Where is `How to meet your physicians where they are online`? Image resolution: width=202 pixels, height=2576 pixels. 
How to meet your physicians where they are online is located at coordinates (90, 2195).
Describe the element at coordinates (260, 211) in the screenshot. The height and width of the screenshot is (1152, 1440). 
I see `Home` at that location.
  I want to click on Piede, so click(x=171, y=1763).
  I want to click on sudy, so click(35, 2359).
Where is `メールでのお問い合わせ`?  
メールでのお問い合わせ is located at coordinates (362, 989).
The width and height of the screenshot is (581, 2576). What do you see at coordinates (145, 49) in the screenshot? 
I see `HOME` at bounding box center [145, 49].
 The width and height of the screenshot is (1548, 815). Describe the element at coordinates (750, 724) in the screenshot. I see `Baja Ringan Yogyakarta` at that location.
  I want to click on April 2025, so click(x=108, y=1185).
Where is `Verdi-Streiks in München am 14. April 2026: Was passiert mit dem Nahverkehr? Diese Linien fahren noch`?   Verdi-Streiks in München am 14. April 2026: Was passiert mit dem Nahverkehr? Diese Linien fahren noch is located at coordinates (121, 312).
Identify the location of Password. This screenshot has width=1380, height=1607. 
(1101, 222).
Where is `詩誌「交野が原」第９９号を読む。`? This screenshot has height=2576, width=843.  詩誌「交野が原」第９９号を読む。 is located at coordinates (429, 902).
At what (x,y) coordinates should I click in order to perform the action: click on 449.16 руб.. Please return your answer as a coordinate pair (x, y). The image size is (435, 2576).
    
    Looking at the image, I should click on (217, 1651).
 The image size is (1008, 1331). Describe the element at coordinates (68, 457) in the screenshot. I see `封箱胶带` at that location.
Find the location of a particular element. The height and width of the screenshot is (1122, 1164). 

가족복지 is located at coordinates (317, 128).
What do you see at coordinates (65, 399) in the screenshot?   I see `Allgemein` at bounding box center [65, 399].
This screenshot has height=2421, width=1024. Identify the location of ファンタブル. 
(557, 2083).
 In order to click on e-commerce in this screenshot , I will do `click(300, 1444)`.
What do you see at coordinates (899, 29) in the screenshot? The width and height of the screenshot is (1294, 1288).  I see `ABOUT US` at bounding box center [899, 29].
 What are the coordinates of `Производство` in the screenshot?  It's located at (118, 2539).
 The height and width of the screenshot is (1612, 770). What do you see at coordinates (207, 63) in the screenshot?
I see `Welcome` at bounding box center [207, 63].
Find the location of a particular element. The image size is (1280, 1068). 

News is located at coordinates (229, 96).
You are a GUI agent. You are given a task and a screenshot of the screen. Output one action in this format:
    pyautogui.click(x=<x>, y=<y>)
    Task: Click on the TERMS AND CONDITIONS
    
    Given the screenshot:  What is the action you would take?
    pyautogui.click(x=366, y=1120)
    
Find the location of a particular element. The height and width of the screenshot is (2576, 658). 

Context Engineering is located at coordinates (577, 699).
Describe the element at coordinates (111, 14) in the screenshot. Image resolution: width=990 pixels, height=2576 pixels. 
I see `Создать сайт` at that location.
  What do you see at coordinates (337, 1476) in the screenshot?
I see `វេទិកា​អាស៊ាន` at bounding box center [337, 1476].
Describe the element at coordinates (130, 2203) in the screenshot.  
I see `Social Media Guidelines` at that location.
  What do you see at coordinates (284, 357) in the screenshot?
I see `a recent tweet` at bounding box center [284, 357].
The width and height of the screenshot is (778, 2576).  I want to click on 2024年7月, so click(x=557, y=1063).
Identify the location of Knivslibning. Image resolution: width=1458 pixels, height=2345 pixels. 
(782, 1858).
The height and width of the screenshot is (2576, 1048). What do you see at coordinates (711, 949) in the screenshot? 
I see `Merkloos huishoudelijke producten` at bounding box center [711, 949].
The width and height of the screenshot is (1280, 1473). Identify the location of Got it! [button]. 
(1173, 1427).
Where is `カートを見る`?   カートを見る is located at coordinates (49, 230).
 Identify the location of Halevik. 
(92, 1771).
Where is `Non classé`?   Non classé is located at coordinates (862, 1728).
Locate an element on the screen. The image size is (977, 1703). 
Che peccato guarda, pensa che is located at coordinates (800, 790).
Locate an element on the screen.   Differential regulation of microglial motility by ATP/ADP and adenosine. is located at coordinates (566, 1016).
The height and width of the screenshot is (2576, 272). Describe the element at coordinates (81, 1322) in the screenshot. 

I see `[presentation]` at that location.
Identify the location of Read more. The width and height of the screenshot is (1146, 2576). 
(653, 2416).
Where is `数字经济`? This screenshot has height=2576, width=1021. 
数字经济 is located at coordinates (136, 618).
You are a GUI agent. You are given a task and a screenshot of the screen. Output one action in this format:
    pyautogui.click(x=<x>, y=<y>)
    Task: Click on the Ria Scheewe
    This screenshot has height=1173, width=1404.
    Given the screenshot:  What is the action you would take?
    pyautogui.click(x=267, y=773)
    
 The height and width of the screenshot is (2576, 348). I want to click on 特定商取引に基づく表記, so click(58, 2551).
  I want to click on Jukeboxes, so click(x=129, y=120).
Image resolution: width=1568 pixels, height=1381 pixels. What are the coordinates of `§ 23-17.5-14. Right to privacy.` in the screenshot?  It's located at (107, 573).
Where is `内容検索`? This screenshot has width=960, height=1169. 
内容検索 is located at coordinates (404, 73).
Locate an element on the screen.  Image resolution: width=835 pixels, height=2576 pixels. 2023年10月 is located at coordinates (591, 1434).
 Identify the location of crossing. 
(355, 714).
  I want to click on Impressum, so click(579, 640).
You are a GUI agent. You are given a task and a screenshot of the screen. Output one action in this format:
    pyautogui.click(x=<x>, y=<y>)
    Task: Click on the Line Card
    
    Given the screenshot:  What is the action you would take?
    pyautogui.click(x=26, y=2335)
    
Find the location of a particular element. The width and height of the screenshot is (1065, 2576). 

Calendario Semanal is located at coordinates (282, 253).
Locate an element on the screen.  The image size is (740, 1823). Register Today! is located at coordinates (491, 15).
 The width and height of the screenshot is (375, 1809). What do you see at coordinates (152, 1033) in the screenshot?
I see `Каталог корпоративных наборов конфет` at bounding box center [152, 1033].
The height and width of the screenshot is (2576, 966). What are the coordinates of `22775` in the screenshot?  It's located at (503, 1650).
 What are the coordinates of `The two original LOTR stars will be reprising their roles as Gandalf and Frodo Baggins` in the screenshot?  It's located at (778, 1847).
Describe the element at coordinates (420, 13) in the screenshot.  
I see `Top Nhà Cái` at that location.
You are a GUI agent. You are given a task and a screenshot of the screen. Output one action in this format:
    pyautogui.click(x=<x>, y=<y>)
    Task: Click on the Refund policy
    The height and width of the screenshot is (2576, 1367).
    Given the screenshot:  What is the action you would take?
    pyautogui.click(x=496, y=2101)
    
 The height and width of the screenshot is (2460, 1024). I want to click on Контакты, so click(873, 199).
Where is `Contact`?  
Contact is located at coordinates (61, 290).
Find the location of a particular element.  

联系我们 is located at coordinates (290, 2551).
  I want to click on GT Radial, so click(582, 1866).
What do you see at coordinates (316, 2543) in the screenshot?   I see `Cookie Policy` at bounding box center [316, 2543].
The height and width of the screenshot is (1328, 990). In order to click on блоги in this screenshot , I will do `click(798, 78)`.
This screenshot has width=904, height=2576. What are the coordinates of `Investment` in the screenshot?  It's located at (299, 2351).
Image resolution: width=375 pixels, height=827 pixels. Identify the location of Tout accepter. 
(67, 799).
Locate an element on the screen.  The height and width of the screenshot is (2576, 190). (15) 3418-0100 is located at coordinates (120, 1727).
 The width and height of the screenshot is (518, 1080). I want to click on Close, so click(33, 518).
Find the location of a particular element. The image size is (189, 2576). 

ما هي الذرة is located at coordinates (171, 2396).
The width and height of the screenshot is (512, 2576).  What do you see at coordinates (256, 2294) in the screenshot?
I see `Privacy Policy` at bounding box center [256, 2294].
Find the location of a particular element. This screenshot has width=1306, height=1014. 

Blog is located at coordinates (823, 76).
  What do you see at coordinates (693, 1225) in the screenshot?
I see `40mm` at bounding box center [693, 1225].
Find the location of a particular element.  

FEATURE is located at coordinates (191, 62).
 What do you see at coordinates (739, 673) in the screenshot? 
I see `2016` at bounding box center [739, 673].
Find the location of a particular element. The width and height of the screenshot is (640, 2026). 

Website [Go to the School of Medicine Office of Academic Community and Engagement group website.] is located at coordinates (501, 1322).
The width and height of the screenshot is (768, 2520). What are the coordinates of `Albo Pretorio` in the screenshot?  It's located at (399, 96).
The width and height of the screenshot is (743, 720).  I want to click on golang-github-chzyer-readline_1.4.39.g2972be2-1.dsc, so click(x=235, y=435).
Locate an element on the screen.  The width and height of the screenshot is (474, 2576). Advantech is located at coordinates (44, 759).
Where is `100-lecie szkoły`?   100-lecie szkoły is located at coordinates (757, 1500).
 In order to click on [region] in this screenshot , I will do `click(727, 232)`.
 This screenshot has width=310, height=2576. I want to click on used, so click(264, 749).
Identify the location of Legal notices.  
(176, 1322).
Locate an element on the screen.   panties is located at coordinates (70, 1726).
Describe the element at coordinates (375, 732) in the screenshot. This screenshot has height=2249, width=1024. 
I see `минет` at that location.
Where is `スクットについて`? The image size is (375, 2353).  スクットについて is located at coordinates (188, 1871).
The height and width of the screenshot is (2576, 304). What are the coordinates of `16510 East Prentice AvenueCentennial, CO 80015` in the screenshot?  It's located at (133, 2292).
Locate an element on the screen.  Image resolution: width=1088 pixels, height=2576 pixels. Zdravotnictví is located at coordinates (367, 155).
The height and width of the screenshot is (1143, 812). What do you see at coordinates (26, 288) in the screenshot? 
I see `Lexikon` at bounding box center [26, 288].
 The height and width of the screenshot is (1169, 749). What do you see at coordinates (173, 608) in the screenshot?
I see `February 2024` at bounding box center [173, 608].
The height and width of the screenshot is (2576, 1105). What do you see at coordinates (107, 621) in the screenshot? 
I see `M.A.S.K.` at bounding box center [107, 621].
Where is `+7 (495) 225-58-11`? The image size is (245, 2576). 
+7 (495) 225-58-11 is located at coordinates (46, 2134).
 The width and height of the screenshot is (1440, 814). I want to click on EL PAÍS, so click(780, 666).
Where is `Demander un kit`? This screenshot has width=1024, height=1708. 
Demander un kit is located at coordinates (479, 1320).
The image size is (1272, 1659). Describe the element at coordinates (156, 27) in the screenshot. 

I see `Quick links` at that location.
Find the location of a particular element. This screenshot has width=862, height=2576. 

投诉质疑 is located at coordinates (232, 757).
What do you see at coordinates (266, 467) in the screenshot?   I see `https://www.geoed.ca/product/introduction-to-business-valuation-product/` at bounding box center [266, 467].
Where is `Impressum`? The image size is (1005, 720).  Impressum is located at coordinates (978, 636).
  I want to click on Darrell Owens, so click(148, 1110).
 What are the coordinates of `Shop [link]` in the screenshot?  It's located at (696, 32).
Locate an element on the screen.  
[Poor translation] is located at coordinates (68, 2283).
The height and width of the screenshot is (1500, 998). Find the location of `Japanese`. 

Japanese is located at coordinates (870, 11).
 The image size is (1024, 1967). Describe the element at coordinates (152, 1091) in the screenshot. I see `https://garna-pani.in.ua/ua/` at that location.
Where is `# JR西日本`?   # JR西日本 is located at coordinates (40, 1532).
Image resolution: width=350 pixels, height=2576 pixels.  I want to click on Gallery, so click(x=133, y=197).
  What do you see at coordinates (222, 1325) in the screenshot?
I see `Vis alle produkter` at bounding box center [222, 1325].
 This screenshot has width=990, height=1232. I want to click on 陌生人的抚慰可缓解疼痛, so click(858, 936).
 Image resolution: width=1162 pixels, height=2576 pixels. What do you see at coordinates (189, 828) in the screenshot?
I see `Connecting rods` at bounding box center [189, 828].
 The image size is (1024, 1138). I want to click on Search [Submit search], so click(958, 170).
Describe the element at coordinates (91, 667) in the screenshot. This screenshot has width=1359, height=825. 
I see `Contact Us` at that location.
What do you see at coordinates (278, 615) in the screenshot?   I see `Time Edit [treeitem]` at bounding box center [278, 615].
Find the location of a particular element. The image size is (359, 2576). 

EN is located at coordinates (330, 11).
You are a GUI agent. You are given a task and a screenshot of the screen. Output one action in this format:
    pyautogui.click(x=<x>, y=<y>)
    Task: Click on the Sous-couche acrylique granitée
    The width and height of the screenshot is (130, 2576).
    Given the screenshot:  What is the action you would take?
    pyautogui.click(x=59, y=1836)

◆ PROBLEM REQUIREMENTS:
Your answer should be the lines of the listing above between the line holding "The height and width of the screenshot is (2576, 272)." and the line holding "Image resolution: width=1568", inclusive, restated word for word and alone.

◆ PROBLEM SOLUTION:
The height and width of the screenshot is (2576, 272). Describe the element at coordinates (81, 1322) in the screenshot. 

I see `[presentation]` at that location.
Identify the location of Read more. The width and height of the screenshot is (1146, 2576). 
(653, 2416).
Where is `数字经济`? This screenshot has height=2576, width=1021. 
数字经济 is located at coordinates (136, 618).
You are a GUI agent. You are given a task and a screenshot of the screen. Output one action in this format:
    pyautogui.click(x=<x>, y=<y>)
    Task: Click on the Ria Scheewe
    This screenshot has height=1173, width=1404.
    Given the screenshot:  What is the action you would take?
    pyautogui.click(x=267, y=773)
    
 The height and width of the screenshot is (2576, 348). I want to click on 特定商取引に基づく表記, so click(58, 2551).
  I want to click on Jukeboxes, so click(x=129, y=120).
Image resolution: width=1568 pixels, height=1381 pixels. What are the coordinates of `§ 23-17.5-14. Right to privacy.` in the screenshot?  It's located at (107, 573).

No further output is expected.